Bien qu'il s'agisse également d'un jardin d'hiver, le décor du palais était encore plus magnifique et splendide que celui de la tour Chiyu. En me promenant parmi les collines et les arbres artificiels, j'aperçus la princesse Jianing, les sourcils froncés, sa beauté incomparable, nichée au milieu des pruniers en fleurs blanches.

Yang Jianing, surnommée Yongle, était la fille préférée de l'empereur Jiaying, Yang Fan et la seule demi-sœur de Yang Yi. D'après les archives historiques, la princesse Jianing était d'une nature douce et douée pour la musique, les échecs, la calligraphie et la peinture.
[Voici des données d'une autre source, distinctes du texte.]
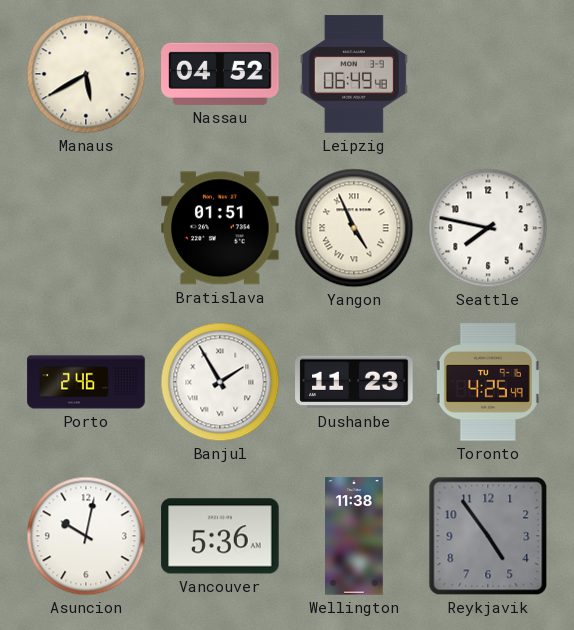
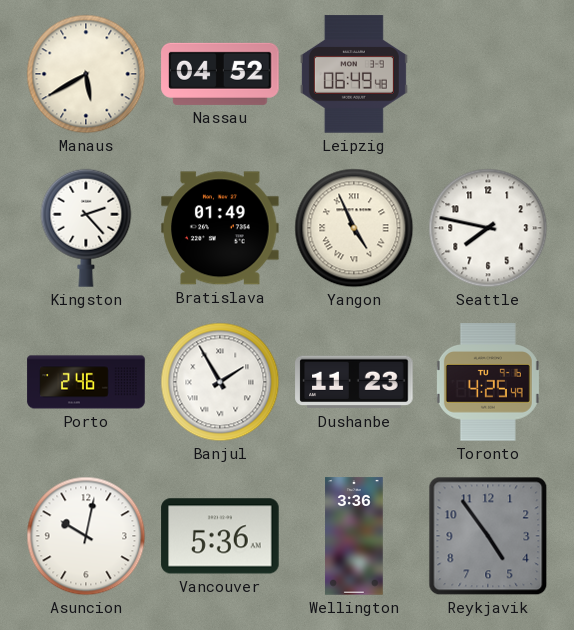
Kingston: none -> 2:23
Bratislava: 01:51 -> 01:49
Wellington: 11:38 -> 3:36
Jamais dure envers autrui, elle s'attira ainsi l'affection de tous au palais. Nombreux étaient ses admirateurs, mais, pour une raison mystérieuse, tous devinrent ses confidents sans pour autant conquérir son cœur. Seul Lin Yu, d'un an son cadet, la séduisit au premier regard, et elle jura devant Yang Yi que, à moins que l'homme qu'elle rencontrerait ne soit aussi exceptionnellement talentueux et beau que le Premier ministre, elle préférerait rester célibataire toute sa vie.

J’ai toussé discrètement à deux reprises, feignant de regarder autour de moi d’un air nonchalant, une pointe d’anxiété sur le visage. Et effectivement, une voix douce et posée a appelé

: «

Premier ministre Qin.

»

Je me suis raidi, faisant semblant de ne pas l'avoir remarquée auparavant, et j'ai fait quelques pas en avant pour m'incliner et dire : « Votre sujet Qin Luo salue la princesse. »

« Inutile de faire des manières », dit-elle doucement. « Pourquoi le Premier ministre Qin est-il venu au Jardin Impérial aujourd'hui ? N'est-il pas chez lui avec sa chère épouse ? »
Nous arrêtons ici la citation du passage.